The true value of the work is not in its perambulations and excursions but in the lexicon that it gives us. The terms "Conspicuous consumption" and "Conspicuous leisure" did not exist before Veblen and they explicate with precision a form of behaviour that is omnipresent and stupefying. Fashion, high fashion, is the pure, immaculate form of conspicuous consumption and in its brazen honesty it makes an overture to morality. Veblen hated the purposelessness, the vanity and the waste involved in bourgeois indulgences such as these but a society like our own does not and cannot. Modern, western capitalism is built on manufactured needs. A great bulk of our purchasing power is devoted to non-essential luxury items. This fact separates us from developing nations. We even go so far as to try and purchase intangibles, like glamour, style, the cadences of allurement. If it is a wrong, it is a wrong we exhibit because of our very nature. The purpose of global, political action should be, I assume, to bring developing nations in to a like state of persistent consumerist exigencies, not to strip us all bare of our acquired needs. The leisure class now embraces all of the western world – one day, maybe, it will embrace us all.

It is time we behaved like civilised people and not Marxist barbarians. It is inelegant to disdain "conspicuous consumption" and "conspicuous leisure" and a sure sign of threadbare reactionary tendencies. Consumption, accumulation, wealth, taste and even fashion are not profane concepts, except to dreary misandrists and moralists. Status achieved through individual effort – and not, as in the past, through hereditary wealth – should be the subject of overt displays. Like any other animal, humans need to strut their stuff. The recent film The Devil wears Prada contained token moralising about the fashion industry, whilst simultaneously defending it against its critics. Had it taken a scorched earth policy to the wowsers and puritans it might have been brilliant. Instead it was an entertaining but mediocre production, giving us a little spice and easing our petty consciences.

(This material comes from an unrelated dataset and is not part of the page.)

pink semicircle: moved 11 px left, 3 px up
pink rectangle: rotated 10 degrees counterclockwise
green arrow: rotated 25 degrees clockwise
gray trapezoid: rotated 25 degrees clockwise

The pleasures evinced by superfluous gestures are the sweetest of all. The apogee of human bliss may lie in the choices we make at the shopping centre. The natural world is one of sunsets, oceans and stunning, purposeless beauty. The lavishness of God’s touch is all the more exquisite because it does not serve any goal but beauty for its own sake. To coin a phrase, we live in a world of conspicuous creation and purposeless splendour. Perhaps we should take our cue from the extravagance of our creator.